Ang (1–7)‎ Protects Islet Endothelial Cells from Palmitate-Induced Apoptosis by AKT, eNOS, p38 MAPK, and JNK Pathways

Abstract EN

This study aimed to explore the effect of angiotensin (1–7) (Ang (1–7)) on palmitate-induced apoptosis in islet endothelial cells and the mechanism of action.

MS-1 cells were treated with palmitate in the presence or absence of Ang (1–7).

The percentage of apoptotic cells was determined by DNA fragmentation and flow cytometry.

Reactive oxygen species (ROS) production was measured using a Reactive Oxygen Species Assay Kit.

Expression of AKT, eNOS, C-Jun N-terminal kinase (JNK), and p38 was detected by western blotting.

Compared with palmitate treated group, palmitate-induced apoptosis was decreased in MS-1 cells which were preincubated with Ang (1–7) ( P < 0.05 ).

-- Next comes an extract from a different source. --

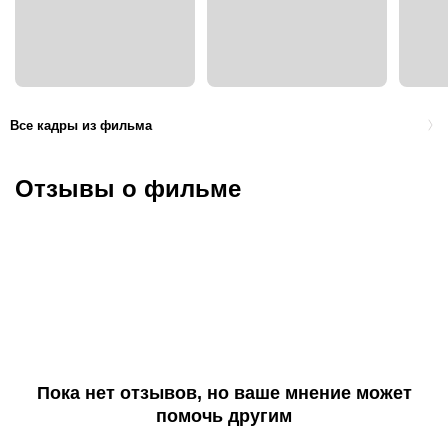
Все кадры из фильма
Отзывы о фильме
Пока нет отзывов, но ваше мнение может
помочь другим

Palmitate decreased the phosphorylation of AKT and eNOS, and Ang (1–7) increased the phosphorylation of these kinases ( P < 0.05 ), with a concomitant reduction in MS-1 cells apoptosis.

Ang (1–7) also inhibited the palmitate-induced ROS production and attenuated the apoptosis-related signaling molecule JNK and p38 activation (all P < 0.05 ).

PI3K/AKT, eNOS, p38 MAPK, and JNK inhibitors blocked the antilipoapoptosis of Ang (1–7) (all P < 0.05 ).

Our findings suggest that Ang (1–7) reduces palmitate-induced islet endothelial cells apoptosis.

AKT/eNOS/NO signaling and JNK and p38 pathway are involved in the Ang (1–7)-mediated modulation of islet endothelial cells lipoapoptosis.